Exercise brief: Only those lines in the data below from the line containing "pairs. Ask them" through the line containing "back together and", both included, should be restated word for word.

Available data:
++++++++++++++++++++
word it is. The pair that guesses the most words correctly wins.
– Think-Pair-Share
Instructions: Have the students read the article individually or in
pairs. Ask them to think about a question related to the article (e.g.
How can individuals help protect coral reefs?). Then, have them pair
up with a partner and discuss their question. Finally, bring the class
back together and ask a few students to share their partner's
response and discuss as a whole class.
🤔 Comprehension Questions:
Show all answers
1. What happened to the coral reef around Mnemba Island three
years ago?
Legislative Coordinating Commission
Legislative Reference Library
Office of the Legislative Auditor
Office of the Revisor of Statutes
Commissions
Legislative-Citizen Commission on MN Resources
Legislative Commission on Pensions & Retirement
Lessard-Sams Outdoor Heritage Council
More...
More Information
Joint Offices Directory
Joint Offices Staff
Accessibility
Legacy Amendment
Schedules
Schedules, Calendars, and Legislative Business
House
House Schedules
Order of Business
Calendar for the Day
++++++++++++++++++++
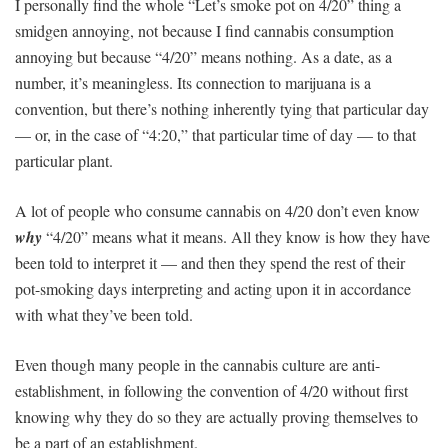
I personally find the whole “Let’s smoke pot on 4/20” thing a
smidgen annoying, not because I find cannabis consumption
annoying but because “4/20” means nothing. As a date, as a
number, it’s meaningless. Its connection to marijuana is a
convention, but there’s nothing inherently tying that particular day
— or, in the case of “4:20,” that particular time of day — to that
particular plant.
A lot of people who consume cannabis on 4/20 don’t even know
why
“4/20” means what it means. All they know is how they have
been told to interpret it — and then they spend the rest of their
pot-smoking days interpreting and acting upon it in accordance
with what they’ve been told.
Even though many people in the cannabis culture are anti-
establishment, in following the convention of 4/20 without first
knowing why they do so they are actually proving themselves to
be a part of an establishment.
++++++++++++++++++++
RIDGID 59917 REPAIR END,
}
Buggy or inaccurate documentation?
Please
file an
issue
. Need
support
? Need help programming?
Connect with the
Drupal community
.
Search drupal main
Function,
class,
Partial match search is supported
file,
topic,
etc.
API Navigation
++++++++++++++++++++
The completed task:
pairs. Ask them to think about a question related to the article (e.g.
How can individuals help protect coral reefs?). Then, have them pair
up with a partner and discuss their question. Finally, bring the class
back together and ask a few students to share their partner's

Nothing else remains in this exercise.